In January, more out of obligation and with gritted teeth, Ted and I joined a Life Group at church. I haven’t done anything like that since my first marriage. Consistently, every Monday, the day we were to meet, I’d spend the day concocting a reason why I couldn’t make it even though I’m the leader…that’s right. THE LEADER. But all but one of those times, I forced myself to go even if my eyes are puffy and my tears aren’t dry yet. We are not the best of friends (yet?) but it has been a good thing and there is potential and I actually have fun when I go. Don’t want the night to end.
But when I leave, fear quickly jumps back into picture, holding me back. To be lonely is less painful than to be with people, or so I think. You know how Jesus said that it is better to give than to receive? (Acts 20:35) I think that is true in relationships.
When we just take things, when we only make others listen and help us but don’t return the favour, when we receive all the benefits in a relationship and offer none in return, it is empty.
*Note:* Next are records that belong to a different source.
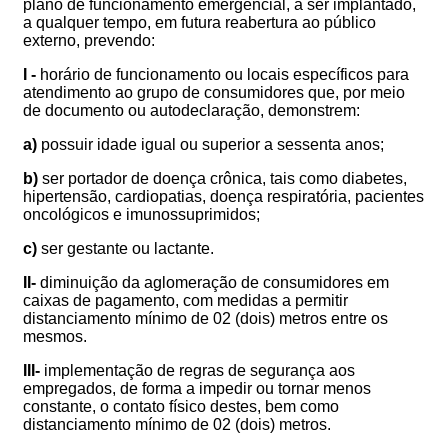
plano de funcionamento emergencial, a ser implantado,
a qualquer tempo, em futura reabertura ao público
externo, prevendo:
I -
horário de funcionamento ou locais específicos para
atendimento
ao grupo de consumidores que, por meio
de documento ou autodeclaração, demonstrem:
a)
possuir idade igual ou superior a sessenta anos;
b)
ser portador de doença crônica, tais como diabetes,
hipertensão, cardiopatias, doença respiratória, pacientes
oncológicos e imunossuprimidos;
c)
ser gestante ou lactante.
II-
diminuição da aglomeração de consumidores em
caixas de pagamento, com medidas a permitir
distanciamento mínimo de 02 (dois) metros entre os
mesmos.
III-
implementação de regras de segurança aos
empregados, de forma a impedir ou tornar menos
constante, o contato físico destes, bem como
distanciamento mínimo de 02 (dois) metros.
Just like there is never enough money to be satisfied, there are never enough me-things to satisfy the craving of more me. (A good article to read more on this… https://www.desiringgod.org/interviews/why-do-i-need-other-people-if-i-already-have-jesus)
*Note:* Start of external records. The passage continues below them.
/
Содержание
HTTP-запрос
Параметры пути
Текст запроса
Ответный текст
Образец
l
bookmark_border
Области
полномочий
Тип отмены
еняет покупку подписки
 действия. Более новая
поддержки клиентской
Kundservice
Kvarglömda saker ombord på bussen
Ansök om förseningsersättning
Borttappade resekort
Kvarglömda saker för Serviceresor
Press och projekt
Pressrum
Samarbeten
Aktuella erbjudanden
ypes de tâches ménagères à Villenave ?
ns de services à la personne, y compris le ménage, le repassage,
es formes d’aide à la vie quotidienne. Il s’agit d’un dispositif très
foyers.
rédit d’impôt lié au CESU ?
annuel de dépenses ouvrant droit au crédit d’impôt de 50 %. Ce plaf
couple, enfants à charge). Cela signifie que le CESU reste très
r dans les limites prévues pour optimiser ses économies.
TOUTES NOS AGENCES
I can’t get enough sleep even if I have all the time in the world. No matter how long the kids or Ted are gone, it’s never enough to have me feeling rejuvenated. It’s over too soon. When I bake dozens and dozens of cookies with the intention to gift them, suddenly there is barely enough for my household…forget about giving them away.
ME is a bottomless pit…a lonely, bottomless pit.
No currency can fill it. Except God’s. His currency only fills you up the more you give yourself out to the world. His currency shrinks if you fill yourself up but only grows as you give yourself away. So long as my eyes are on me, my pain, my truth, my best life…I will never get there.
It’s better to give. Jesus knew what good came with giving. The joy of helping someone, the surprise of finding a friend when you allowed an unwanted conversation, the “full” feeling when you force yourself to call someone, maybe even meet with them, and it actually felt like the good and right thing to do. You feel happier after…loneliness takes a nap.
I’ve been reading the gospels for a couple of years now…boy did Jesus give. His time, his patience, his answers, his heart to his best friends who were his disciples. He didn’t keep anything to himself and he didn’t do his mission all alone. Never. So why should I insist on doing it differently?
In my impulsive nature, I texted the women in my life group last night and told them I was lonely and needed friendships. Regretted it immediately. But have received a loving response from each one. I’m going to dread it when they ask me to go for a walk or something…but I’ll go. I will give Jesus’ strategy a try.